**Instructions for the task**
Check every line below, and copy those that include "Mané".
______
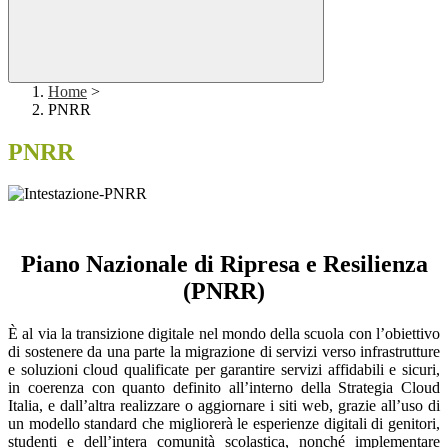
Home
>
PNRR
PNRR
Piano Nazionale di Ripresa e Resilienza
(PNRR)
È al via la transizione digitale nel mondo della scuola con l’obiettivo
di sostenere da una parte la migrazione di servizi verso infrastrutture
e soluzioni cloud qualificate per garantire servizi affidabili e sicuri,
in coerenza con quanto definito all’interno della Strategia Cloud
Italia, e dall’altra realizzare o aggiornare i siti web, grazie all’uso di
un modello standard che migliorerà le esperienze digitali di genitori,
studenti e dell’intera comunità scolastica, nonché implementare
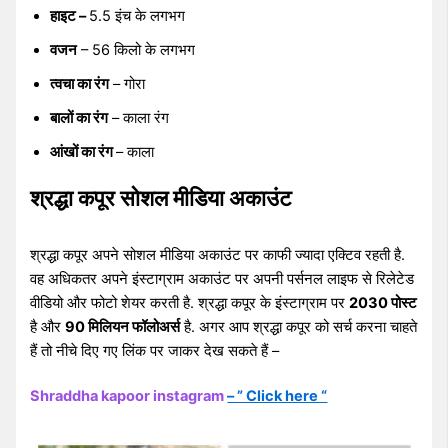
हाइट –
5.5 इंच के लगभग
वजन
– 56 किलो के लगभग
त्वचा का रंग
– गोरा
बालों का रंग
– काला रंग
आंखों का रंग
– काला
श्रद्धा कपूर सोशल मीडिया अकाउंट
श्रद्धा कपूर अपने सोशल मीडिया अकाउंट पर काफी ज्यादा एक्टिव रहती है.
वह अधिकतर अपने इंस्टाग्राम अकाउंट पर अपनी पर्सनल लाइफ से रिलेटेड
वीडियो और फोटो शेयर करती है. श्रद्धा कपूर के इंस्टाग्राम पर
2030 पोस्ट
है और
90 मिलियन फॉलोअर्स
है. अगर आप श्रद्धा कपूर को सर्च करना चाहते
हैं तो नीचे दिए गए लिंक पर जाकर देख सकते हैं –
Shraddha kapoor instagram
– ” Click here “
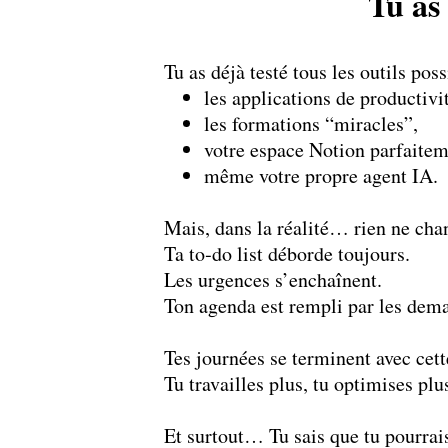
Tu as
Tu as déjà testé tous les outils poss
les applications de productivit
les formations “miracles”,
votre espace Notion parfaitem
même votre propre agent IA.
Mais, dans la réalité… rien ne cha
Ta to‑do list déborde toujours.
Les urgences s’enchaînent.
Ton agenda est rempli par les dema
Tes journées se terminent avec cett
Tu travailles plus, tu optimises p
Et surtout… Tu sais que tu pourrai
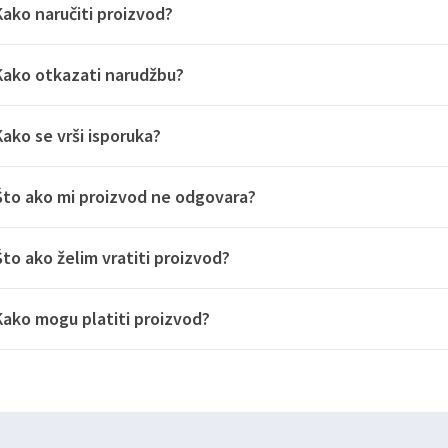
Kako naručiti proizvod?
Kako otkazati narudžbu?
Kako se vrši isporuka?
Što ako mi proizvod ne odgovara?
Što ako želim vratiti proizvod?
Kako mogu platiti proizvod?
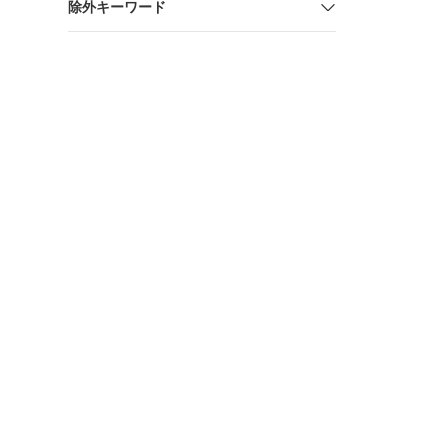
除外キーワード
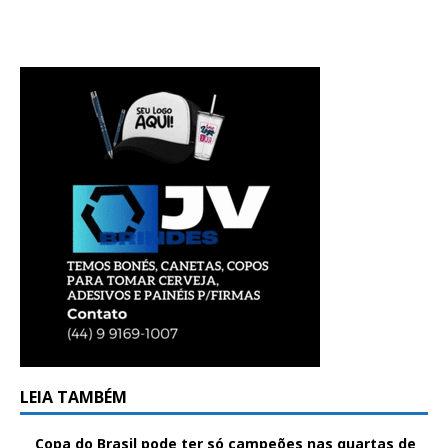
LEIA TAMBÉM
Copa do Brasil pode ter só campeões nas quartas de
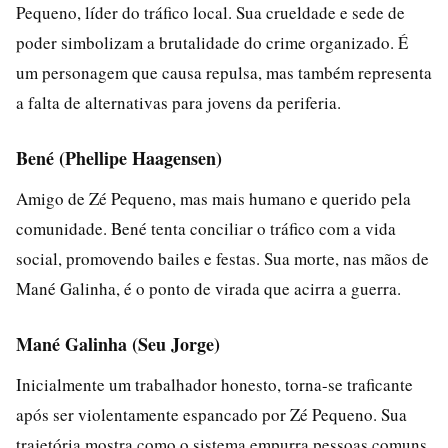
Pequeno, líder do tráfico local. Sua crueldade e sede de
poder simbolizam a brutalidade do crime organizado. É
um personagem que causa repulsa, mas também representa
a falta de alternativas para jovens da periferia.
Bené (Phellipe Haagensen)
Amigo de Zé Pequeno, mas mais humano e querido pela
comunidade. Bené tenta conciliar o tráfico com a vida
social, promovendo bailes e festas. Sua morte, nas mãos de
Mané Galinha, é o ponto de virada que acirra a guerra.
Mané Galinha (Seu Jorge)
Inicialmente um trabalhador honesto, torna-se traficante
após ser violentamente espancado por Zé Pequeno. Sua
trajetória mostra como o sistema empurra pessoas comuns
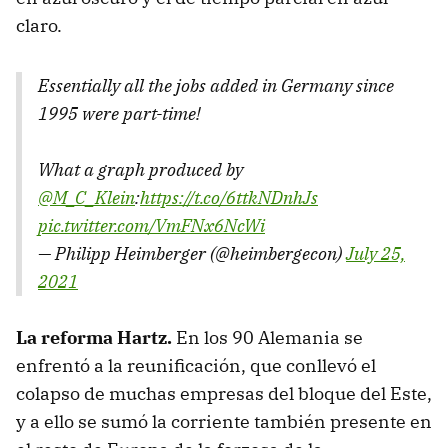
claro.
Essentially all the jobs added in Germany since
1995 were part-time!
What a graph produced by
@M_C_Klein
:
https://t.co/6ttkNDnhJs
pic.twitter.com/VmFNx6NcWi
— Philipp Heimberger (@heimbergecon)
July 25,
2021
La reforma Hartz.
En los 90 Alemania se
enfrentó a la reunificación, que conllevó el
colapso de muchas empresas del bloque del Este,
y a ello se sumó la corriente también presente en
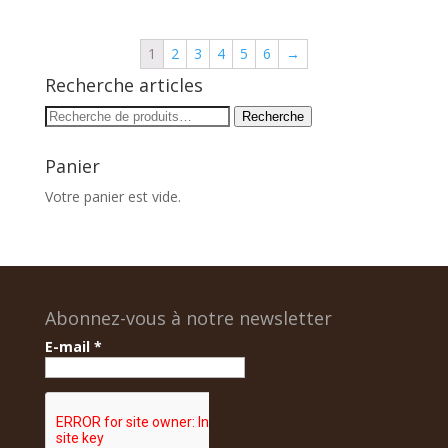
1
2
3
4
5
6
→
Recherche articles
Recherche
Recherche
pour :
Panier
Votre panier est vide.
Abonnez-vous à notre newsletter
E-mail
*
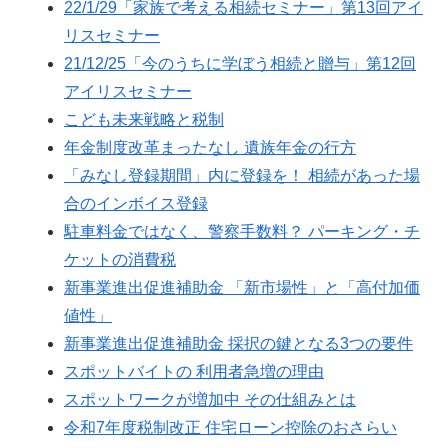
22/1/29「家族で考える相続セミナー」第13回アイ
リスセミナー
21/12/25「今のうちに学ぼう相続と贈与」第12回
アイリスセミナー
こども未来戦略と税制
年金制度改革まったなし 遺族年金の行方
「みなし登録期間」内に登録を！ 相続があった場
合のインボイス登録
駐車料金ではなく、警察手数料？ パーキング・チ
ケットの消費税
新事業進出促進補助金 「新市場性」と「高付加価
値性」
新事業進出促進補助金 採択の鍵となる3つの要件
スポットバイトの 利用者急増の理由
スポットワークが増加中 その仕組みとは
令和7年度税制改正 住宅ローン控除のおさらい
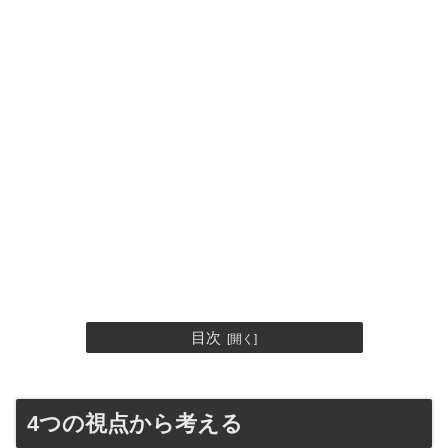
目次
4つの視点から考える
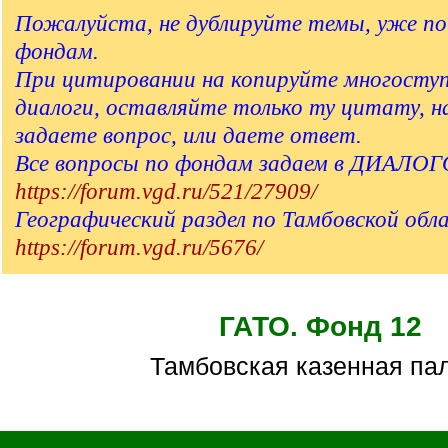
q
Пожалуйста, не дублируйте темы, уже 
]
фондам.
При цитировании на копируйте многосту
диалоги, оставляйте только ту цитату, 
задаете вопрос, или даете ответ.
Все вопросы по фондам задаем в ДИАЛО
https://forum.vgd.ru/521/27909/
Географический раздел по Тамбовской обл
https://forum.vgd.ru/5676/
ГАТО. Фонд 12
Тамбовская казенная па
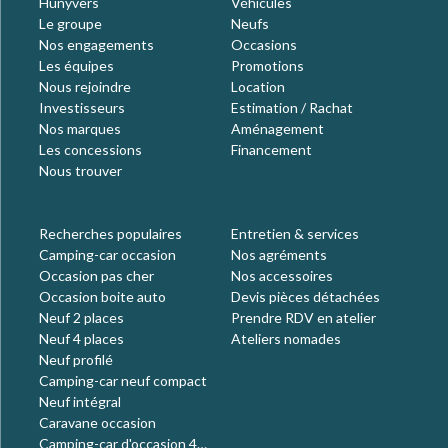
Hunyvers
Véhicules
Le groupe
Neufs
Nos engagements
Occasions
Les équipes
Promotions
Nous rejoindre
Location
Investisseurs
Estimation / Rachat
Nos marques
Aménagement
Les concessions
Financement
Nous trouver
Recherches populaires
Entretien & services
Camping-car occasion
Nos agréments
Occasion pas cher
Nos accessoires
Occasion boite auto
Devis pièces détachées
Neuf 2 places
Prendre RDV en atelier
Neuf 4 places
Ateliers nomades
Neuf profilé
Camping-car neuf compact
Neuf intégral
Caravane occasion
Camping-car d'occasion 4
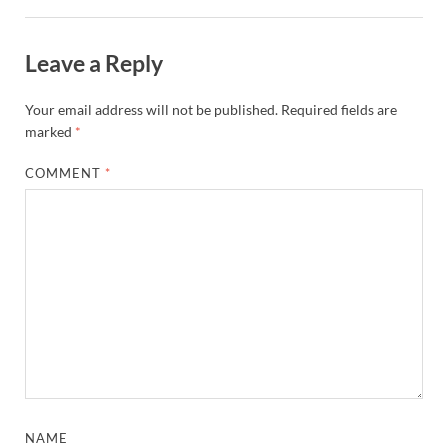
Leave a Reply
Your email address will not be published.
Required fields are
marked
*
COMMENT
*
NAME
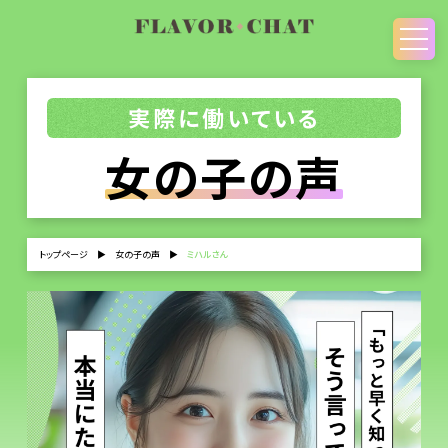
実際に働いている
女の子の声
トップページ
▶
女の子の声
▶
ミハルさん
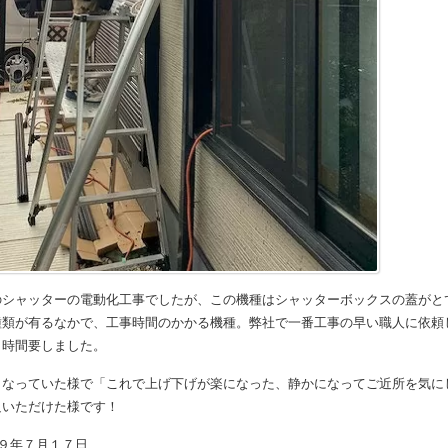
のシャッターの電動化工事でしたが、この機種はシャッターボックスの蓋がと
種類が有るなかで、工事時間のかかる機種。弊社で一番工事の早い職人に依頼
７時間要しました。
くなっていた様で「これで上げ下げが楽になった、静かになってご近所を気に
足いただけた様です！
９年７月１７日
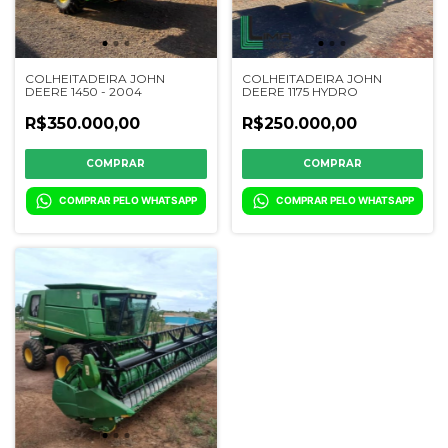
COLHEITADEIRA JOHN
COLHEITADEIRA JOHN
DEERE 1450 - 2004
DEERE 1175 HYDRO
R$350.000,00
R$250.000,00
COMPRAR
COMPRAR PELO WHATSAPP
COMPRAR PELO WHATSAPP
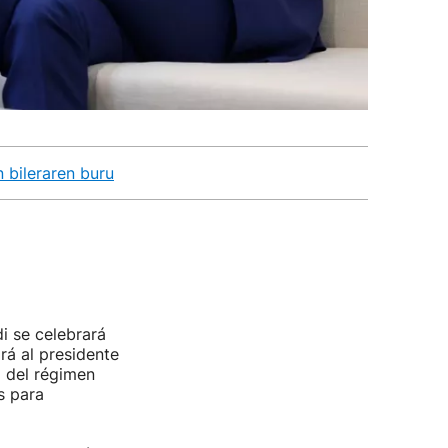
 bileraren buru
i se celebrará
rá al presidente
a del régimen
s para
______
**Your response**
Mané Galinha, é o ponto de virada que acirra a guerra.
Mané Galinha (Seu Jorge)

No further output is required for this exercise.